Problem to solve
Tally the lines below that include the string "keep". Reply with the total only.

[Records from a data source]
□ □ □

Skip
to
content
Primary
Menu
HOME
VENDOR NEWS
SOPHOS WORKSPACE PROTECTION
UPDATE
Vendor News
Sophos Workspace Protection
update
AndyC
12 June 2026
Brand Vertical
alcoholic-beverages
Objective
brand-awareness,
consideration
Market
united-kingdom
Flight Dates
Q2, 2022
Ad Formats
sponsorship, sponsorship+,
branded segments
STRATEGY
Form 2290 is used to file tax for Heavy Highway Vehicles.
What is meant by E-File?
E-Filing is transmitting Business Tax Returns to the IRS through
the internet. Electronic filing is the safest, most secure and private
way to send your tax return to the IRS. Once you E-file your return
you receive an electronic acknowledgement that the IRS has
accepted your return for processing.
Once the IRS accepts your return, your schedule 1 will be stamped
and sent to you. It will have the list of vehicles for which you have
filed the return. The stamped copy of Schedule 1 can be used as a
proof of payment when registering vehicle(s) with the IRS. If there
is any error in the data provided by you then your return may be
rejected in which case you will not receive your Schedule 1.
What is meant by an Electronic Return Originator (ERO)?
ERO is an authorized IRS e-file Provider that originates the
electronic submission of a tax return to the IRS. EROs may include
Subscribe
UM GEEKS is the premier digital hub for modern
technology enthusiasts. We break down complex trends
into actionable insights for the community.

□ □ □

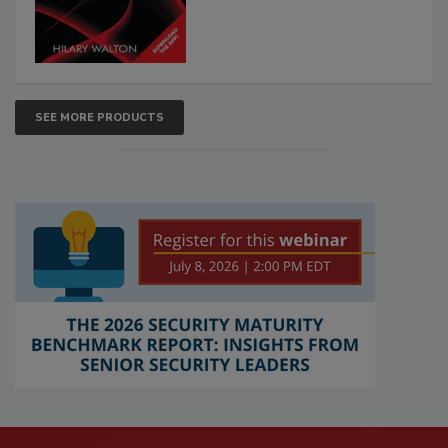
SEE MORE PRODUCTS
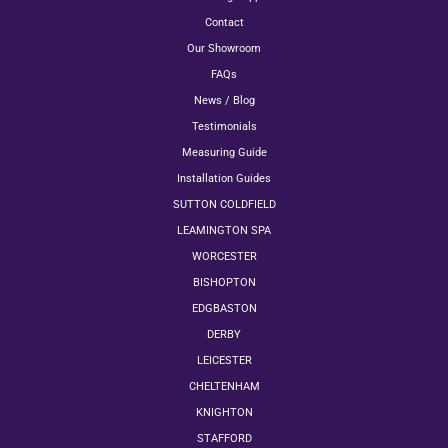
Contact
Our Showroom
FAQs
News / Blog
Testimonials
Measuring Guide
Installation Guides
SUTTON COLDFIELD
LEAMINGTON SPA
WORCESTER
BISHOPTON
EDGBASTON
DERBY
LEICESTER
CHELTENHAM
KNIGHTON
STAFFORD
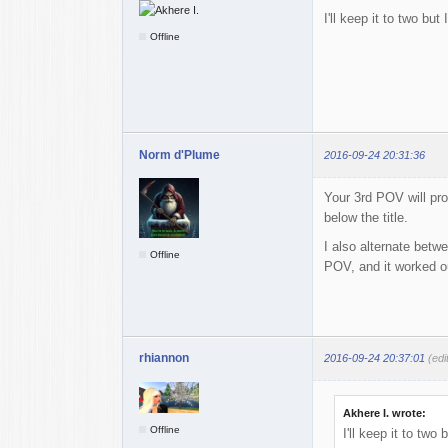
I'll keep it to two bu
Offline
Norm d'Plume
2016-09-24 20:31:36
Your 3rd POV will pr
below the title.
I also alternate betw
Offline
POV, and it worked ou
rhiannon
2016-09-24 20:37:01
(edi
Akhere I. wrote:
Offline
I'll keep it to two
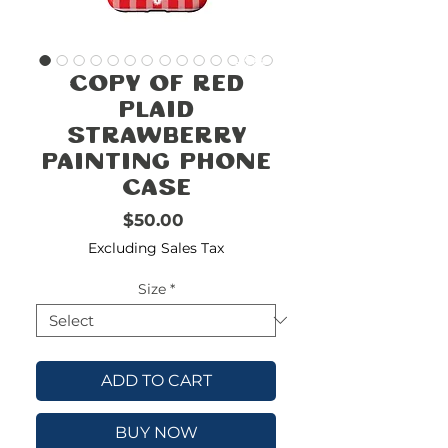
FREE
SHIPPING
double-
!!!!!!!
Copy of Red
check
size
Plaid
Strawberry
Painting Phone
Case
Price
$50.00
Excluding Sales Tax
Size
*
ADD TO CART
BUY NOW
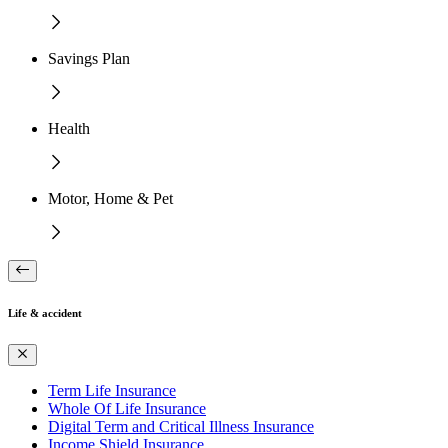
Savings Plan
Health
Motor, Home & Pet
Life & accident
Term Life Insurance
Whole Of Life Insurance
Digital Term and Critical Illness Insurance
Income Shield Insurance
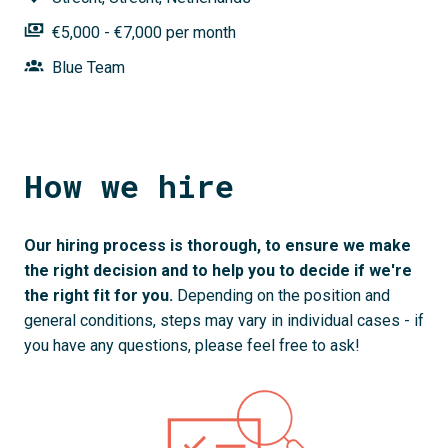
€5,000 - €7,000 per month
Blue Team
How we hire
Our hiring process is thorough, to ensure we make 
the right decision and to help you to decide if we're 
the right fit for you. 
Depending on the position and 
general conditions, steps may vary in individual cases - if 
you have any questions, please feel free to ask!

□ □ □

The answer
2